Skip to Content
BlogCodeObservability considerations

A Practical Observability Playbook: Golden Signals, RED/USE, and SLO-Driven Alerting

If you want monitoring that actually helps during incidents (instead of becoming dashboard wallpaper), anchor everything to a few proven frameworks:

  • Golden Signals: latency, traffic, errors, saturation
  • RED (request-driven services): Rate, Errors, Duration
  • USE (infrastructure): Utilization, Saturation, Errors

These frameworks keep you focused on what matters, across UI, services, and infrastructure—without inventing a new taxonomy for every team.


Data plumbing: Metrics + Logs + Traces (and why exemplars matter)

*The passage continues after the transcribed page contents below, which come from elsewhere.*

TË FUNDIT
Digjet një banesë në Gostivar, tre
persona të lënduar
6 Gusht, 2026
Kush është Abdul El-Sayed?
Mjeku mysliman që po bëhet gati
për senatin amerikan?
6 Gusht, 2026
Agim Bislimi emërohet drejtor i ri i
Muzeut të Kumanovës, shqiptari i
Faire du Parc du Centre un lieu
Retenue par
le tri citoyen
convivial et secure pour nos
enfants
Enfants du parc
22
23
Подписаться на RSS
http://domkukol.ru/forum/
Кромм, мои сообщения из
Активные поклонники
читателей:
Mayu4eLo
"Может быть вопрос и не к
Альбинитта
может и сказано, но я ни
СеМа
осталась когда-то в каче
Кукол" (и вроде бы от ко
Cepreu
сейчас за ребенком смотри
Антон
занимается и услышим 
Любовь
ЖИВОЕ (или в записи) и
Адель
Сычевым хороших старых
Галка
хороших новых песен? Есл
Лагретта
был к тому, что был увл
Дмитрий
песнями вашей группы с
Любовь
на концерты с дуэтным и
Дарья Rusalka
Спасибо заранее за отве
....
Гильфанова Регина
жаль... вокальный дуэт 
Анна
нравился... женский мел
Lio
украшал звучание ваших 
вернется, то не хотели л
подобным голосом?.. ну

A modern “full stack” setup often looks like:

  • Metrics: Prometheus / OpenTelemetry → Grafana
  • Logs: Loki
  • Traces: Tempo
  • Bonus: Exemplars connect them.

Exemplars are the bridge from “something looks slow” (a metric datapoint) to the exact trace responsible. In Grafana, that means you can click a slow latency spike (say P99) and jump straight to the corresponding trace in Tempo—hugely reducing time to root cause.

Rule of thumb:

  • Metrics answer: “Is this getting worse? How often?”
  • Logs answer: “What exactly happened?”
  • Traces answer: “Where did the time go across services?”

Metrics that won’t lie: histograms + percentiles (not averages)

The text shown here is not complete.